The popularity of these legends sheds valuable light on the historic importance of water to the entire Tohoku region.

Lake Tazawa Access: 15 minutes from JR Tazawako Station by bus
Lake Towada Access: 2hr 15 minutes from JR Hachinohe Station by bus

Ascending Mt. Fuji

Mt.Fuji

Mt. Fuji is Japan’s most iconic volcano and highest mountain. While visitors can make a trip to the mountain all year round, summer is the only season when you can climb straight to the peak. Before you put on your hiking boots here are some things you need to know.

Mt. Fuji Fun Facts

Mt. Fuji is the 17th World Heritage Site in Japan. There are a total of 19 sites (as of July ’15) — 15 cultural and four natural.

Mt. Fuji is one of the 3 Holy Mountains (三霊山, Sanreizan) together with Mt. Tate and Mt. Haku.

3 active volcanoes make up Mt. Fuji. They are Mt. Hakusan, Mt. Kengamine and Mt. Jojugatake.

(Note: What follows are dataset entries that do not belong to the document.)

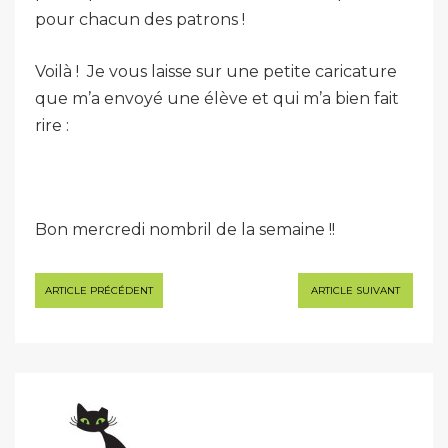
pour chacun des patrons !
Voilà ! Je vous laisse sur une petite caricature
que m’a envoyé une élève et qui m’a bien fait
rire :
Bon mercredi nombril de la semaine !!
Navigation
ARTICLE PRÉCÉDENT
ARTICLE SUIVANT
de
l’article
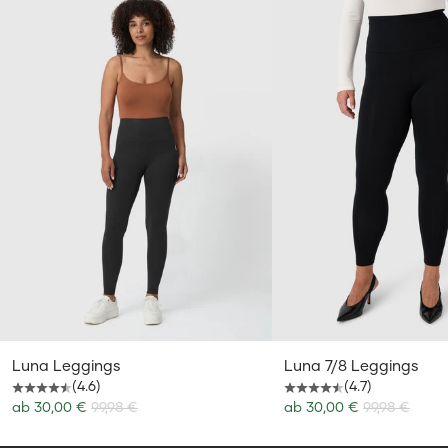
Luna Leggings
Luna 7/8 Leggings
(4.6)
(4.7)
Angebot
Angebot
ab
30,00 €
99,98 €
ab
30,00 €
99,98 €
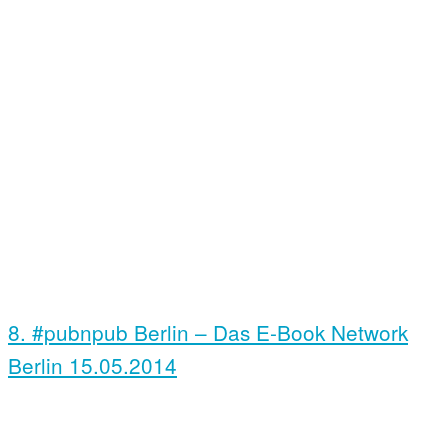
8. #pubnpub Berlin – Das E-Book Network
Berlin
15.05.2014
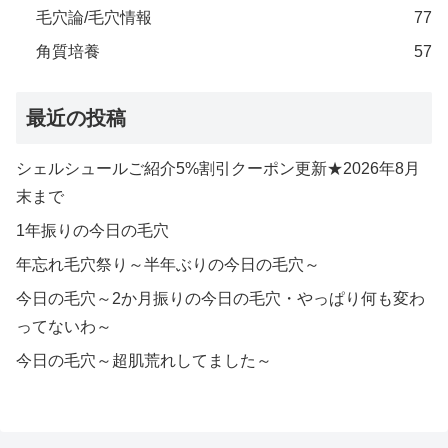
毛穴論/毛穴情報
77
角質培養
57
最近の投稿
シェルシュールご紹介5%割引クーポン更新★2026年8月
末まで
1年振りの今日の毛穴
年忘れ毛穴祭り～半年ぶりの今日の毛穴～
今日の毛穴～2か月振りの今日の毛穴・やっぱり何も変わ
ってないわ～
今日の毛穴～超肌荒れしてました～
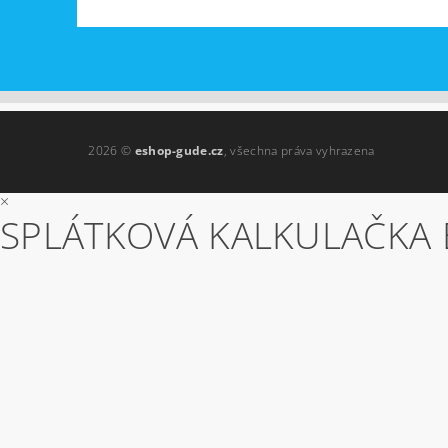
2026 ©
eshop-gude.cz
, všechna práva vyhrazena
×
SPLÁTKOVÁ KALKULAČKA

300,000 people climb Mt. Fuji yearly, making it the most climbed mountain in the world. 70% of the climbers are Japanese while the remaining 30% are foreigners.

5 lakes surround the majestic mountain: Kawaguchiko, Yamanakako, Saiko, Motosuko and Shojiko. Kawaguchiko is a tourist favourite as it is better developed than the other lakes, and offers the most amenities and attractions.

Mt. Fuji’s climbing season only lasts 2 months each year, making it one of the shortest for any mountain in the world. It starts in July and ends as August finishes.

4 trails lead up to the peak: Yoshida in Yamanashi Prefecture and Subashiri, Gotemba and Fujinomiya in Shizuoka Prefecture. Each trail has 10 stations or mountain huts which provide climbers with provisions and basic rations.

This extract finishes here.